-- Opening Marker --

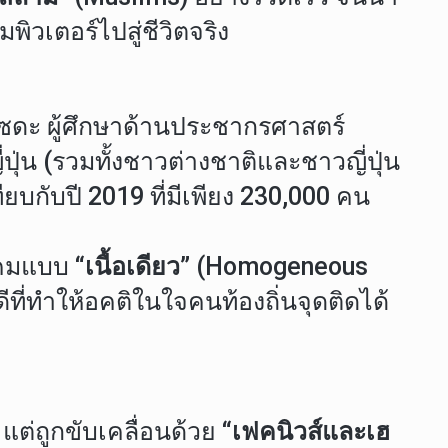
พิวเตอร์ไปสู่ชีวิตจริง
ซดะ ผู้ศึกษาด้านประชากรศาสตร์
่ปุ่น (รวมทั้งชาวต่างชาติและชาวญี่ปุ่น
ทียบกับปี 2019 ที่มีเพียง 230,000 คน
ังคมแบบ
“เนื้อเดียว”
(Homogeneous
ีที่ทำให้อคติในใจคนท้องถิ่นจุดติดได้
 แต่ถูกขับเคลื่อนด้วย
“เฟคนิวส์และเฮ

-- Closing Marker --

Extract all the data above exactly, excluding every picture.

พิวเตอร์ไปสู่ชีวิตจริง
ซดะ ผู้ศึกษาด้านประชากรศาสตร์
่ปุ่น (รวมทั้งชาวต่างชาติและชาวญี่ปุ่น
ทียบกับปี 2019 ที่มีเพียง 230,000 คน
ังคมแบบ
“เนื้อเดียว”
(Homogeneous
ีที่ทำให้อคติในใจคนท้องถิ่นจุดติดได้
 แต่ถูกขับเคลื่อนด้วย
“เฟคนิวส์และเฮ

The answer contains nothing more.